\documentclass[12pt]{amsart}
%prepared in AMSLaTeX, under LaTeX2e
\addtolength{\oddsidemargin}{-.6in}
\addtolength{\evensidemargin}{-.6in}
\addtolength{\topmargin}{-.5in}
\addtolength{\textwidth}{1.3in}
\addtolength{\textheight}{1.1in}
\renewcommand{\baselinestretch}{1.1}
%\usepackage{verbatim,fancyvrb}
\usepackage{xspace}
\usepackage{palatino}
\usepackage{listings} % Include the listings-package
\lstset{language=Matlab} % Set your language
\newtheorem*{thm}{Theorem}
\newtheorem*{defn}{Definition}
\newtheorem*{example}{Example}
\newtheorem*{problem}{Problem}
\newtheorem*{remark}{Remark}
\usepackage[final]{graphicx}
\newcommand{\mfigure}[1]{\includegraphics[height=2.5in,
width=3.5in]{#1.eps}}
\newcommand{\regfigure}[2]{\includegraphics[height=#2in,
keepaspectratio=true]{#1.eps}}
\newcommand{\widefigure}[3]{\includegraphics[height=#2in,
width=#3in]{#1.eps}}
\usepackage{amssymb}
\usepackage[pdftex, colorlinks=true, plainpages=false, linkcolor=black, citecolor=red, urlcolor=red]{hyperref}
% macros
\newcommand{\br}{\mathbf{r}}
\newcommand{\bv}{\mathbf{v}}
\newcommand{\bx}{\mathbf{x}}
\newcommand{\by}{\mathbf{y}}
\newcommand{\CC}{\mathbb{C}}
\newcommand{\RR}{\mathbb{R}}
\newcommand{\ZZ}{\mathbb{Z}}
\newcommand{\eps}{\epsilon}
\newcommand{\grad}{\nabla}
\newcommand{\lam}{\lambda}
\newcommand{\lap}{\triangle}
\newcommand{\ip}[2]{\ensuremath{\left<#1,#2\right>}}
%\renewcommand{\det}{\operatorname{det}}
\newcommand{\onull}{\operatorname{null}}
\newcommand{\rank}{\operatorname{rank}}
\newcommand{\range}{\operatorname{range}}
\newcommand{\cond}{\operatorname{cond}}
\newcommand{\Matlab}{\textsc{Matlab}\xspace}
\newcommand{\Octave}{\textsc{Octave}\xspace}
\newcommand{\Python}{\textsc{Python}\xspace}
\newcommand{\prob}[1]{\medskip\noindent\textbf{#1}\quad }
\newcommand{\chapexers}[2]{\prob{Chapter #1, pages #2, Exercises:}}
\newcommand{\exer}[1]{\prob{Exercise #1}}
\newcommand{\pts}[1]{(\emph{#1 pts}) }
\newcommand{\epart}[1]{\medskip\noindent\textbf{(#1)}\quad }
\newcommand{\ppart}[1]{\,\textbf{(#1)}\quad }
\newcommand*\circled[1]{\tikz[baseline=(char.base)]{
\node[shape=ellipse,draw,inner sep=2pt] (char) {#1};}}
\begin{document}
\scriptsize \noindent Math 661 Optimization (Bueler) \hfill \today
\normalsize
\medskip
\Large\centerline{\textbf{Assignment \#5}}
\large
\medskip
\centerline{\textbf{Due Friday 21 October at the start of class}}
\normalsize
\thispagestyle{empty}
\bigskip
\noindent Please read and understood as much as you can of Chapter 3 in the textbook (Nocedal \& Wright). Read sections 5.1 and 6.1 because it will help us get the context of current material. Do the following Problems.
\bigskip
\prob{Problem P10.} Show that if formula (2.19) is used then (2.17) holds. (\emph{See page 24.})
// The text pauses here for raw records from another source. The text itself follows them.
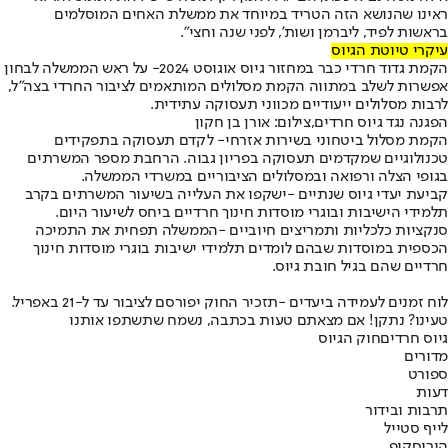
ראינו שהנושא הזה הטריד במיוחד את ממשלת האחים המוסלמים
בראשות לפיד, ליברמן ושות', לפני שנה וחצי".
עיקרי טיוטת הגיוס
הקמת גדוד חרדי כבר במחזור גיוס אוגוסט 2024
- על ראש הממשלה לבחון
אפשרות לשלב במתווה הקמת מסלולים המותאמים לציבור החרדי בצה"ל,
לרבות מסלולים ייעודיים מכווני תעסוקה עתידית.
הפגנה נגד גיוס חרדים,צילום: אורן בן חקון
הקמת מסלול ביטחוני בשירות אזרחי
- לקדם תעסוקה בתפקידים
טכנולוגיים שמקדמים תעסוקה בפריון גבוה. הרחבת מספר המשרתים
בגופי הצלה ורפואה ובמסלולים הציבוריים במשרדי הממשלה.
קביעת יעדי גיוס שנתיים -
ישקפו את העלייה בשיעור המשרתים בקרב
תלמידי הישיבות ובוגרי מוסדות חינוך חרדיים ביחס לשיעור היום.
סנקציות כלכליות ותמריצים חיוביים -
הממשלה תפחית את התמיכה
הכספית במוסדות שבהם לומדים תלמידי ישיבות בוגרי מוסדות חינוך
חרדיים שהם בגיל חובת גיוס.
לוח זמנים לעמידה ביעדים -
תזכיר החוק יפורסם לציבור עד ל-21 באפריל.
טעינו? נתקן! אם מצאתם טעות בכתבה, נשמח שתשתפו אותנו
גיוס חרדים
חוק הגיוס
מדורים
ספורט
דעות
תרבות ובידור
לייף סטייל
הורוסקופ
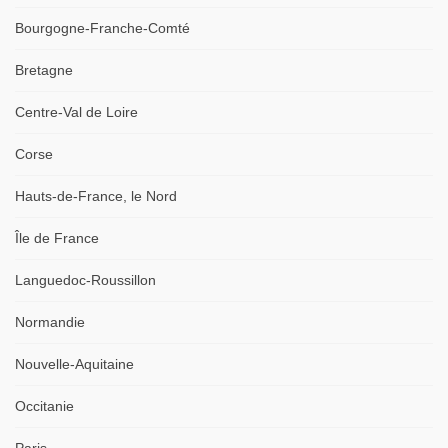
Bourgogne-Franche-Comté
Bretagne
Centre-Val de Loire
Corse
Hauts-de-France, le Nord
Île de France
Languedoc-Roussillon
Normandie
Nouvelle-Aquitaine
Occitanie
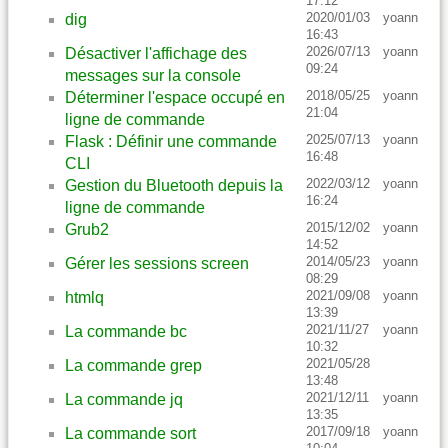
17:12
2020/01/03
yoann
dig
16:43
2026/07/13
yoann
Désactiver l'affichage des
09:24
messages sur la console
2018/05/25
yoann
Déterminer l'espace occupé en
21:04
ligne de commande
2025/07/13
yoann
Flask : Définir une commande
16:48
CLI
2022/03/12
yoann
Gestion du Bluetooth depuis la
16:24
ligne de commande
2015/12/02
yoann
Grub2
14:52
2014/05/23
yoann
Gérer les sessions screen
08:29
2021/09/08
yoann
htmlq
13:39
2021/11/27
yoann
La commande bc
10:32
2021/05/28
La commande grep
13:48
2021/12/11
yoann
La commande jq
13:35
2017/09/18
yoann
La commande sort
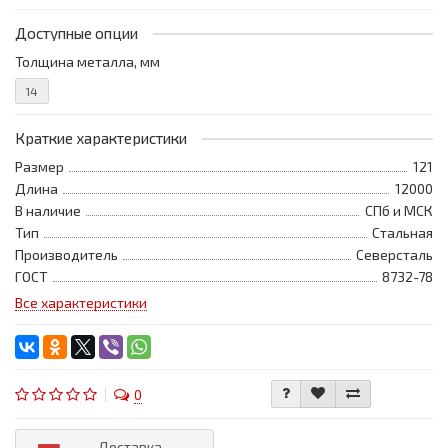
Доступные опции
Толщина металла, мм
14
Краткие характеристики
Размер
121
Длина
12000
В наличие
СПб и МСК
Тип
Стальная
Производитель
Северсталь
ГОСТ
8732-78
Все характеристики
0
Доставка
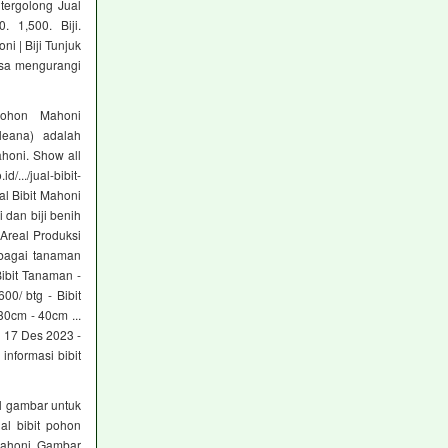
tergolong Jual
0. 1,500. Biji.
ni | Biji Tunjuk
sa mengurangi
ohon Mahoni
leana) adalah
ahoni. Show all
/.../jual-bibit-
l Bibit Mahoni
i dan biji benih
 Areal Produksi
erbagai tanaman
Bibit Tanaman -
00/ btg - Bibit
30cm - 40cm ...
l 17 Des 2023 -
nformasi bibit
l gambar untuk
al bibit pohon
 mahoni Gambar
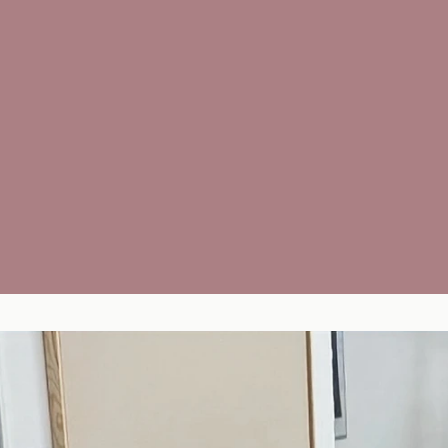
nem
RDEN?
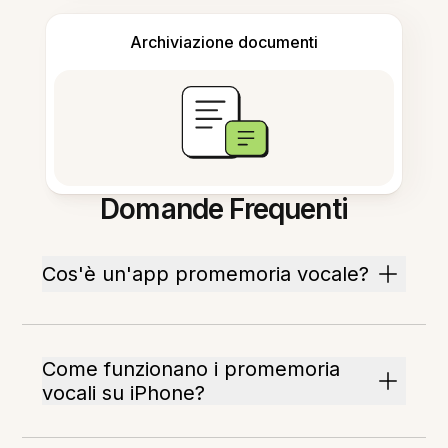
Archiviazione documenti
Domande Frequenti
Cos'è un'app promemoria vocale?
Come funzionano i promemoria
vocali su iPhone?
\prob{Problem P11.} Show formula (3.27) in the text (page 43). That is, suppose that $Q$ is symmetric positive definite, the weighted norm is $\|x\|_Q = (x^\top Q x)^{1/2}$, the objective function is $f(x) = \frac{1}{2} x^\top Q x - b^\top x$, and $x^*$ denotes the unique minimizer of $f$. Show that
$$\frac{1}{2} \|x - x^*\|_Q^2 = f(x) - f(x^*).$$
\prob{Problem P12.} \ppart{a} The Sherman-Morrison-Woodbury formula is (A.27) on page 612. Ignoring how they thought it up in the first place, show that it is true. That is, assume $A \in \RR^{n\times n}$ is invertible. Let $a,b \in \RR^n$ and define a rank-one update $\tilde A = A + a b^\top$. Show that if $\tilde A$ is invertible then its inverse is given by
\begin{equation}
\tilde A^{-1} = A^{-1} - \frac{A^{-1} a b^\top A^{-1}}{1 + b^\top A^{-1} a}. \label{SMW}
\end{equation}
(\emph{Hint}: You need only show that the given formula \emph{is} the inverse. We assume an inverse exists, and we know---this is in linear algebra---that there is at most one inverse.)
\epart{b} As a special case, show that if $I - u v^\top$ is invertible then $\left(I- u v^\top\right)^{-1} = I + r u v^\top$ where $r = 1 / (1 - v^\top u)$. Also describe how to determine if $I - u v^\top$ is invertible by doing an initial computation with $u$ and $v$.
\epart{c} Write a short and efficient pseudocode, or running \Matlab code, that implements the Sherman-Morrison-Woodbury formula \eqref{SMW} in form ``\texttt{B = SMW(Ainv,a,b)}'', where the output \texttt{B} is the matrix $\tilde A^{-1}$. (Assume $A^{-1}=$ \texttt{Ainv} is already available.) How many floating point operations are needed? (\emph{Hint}: Do matrix-vector products first. Store temporary quantities as needed. Explain why your operation count is minimal.)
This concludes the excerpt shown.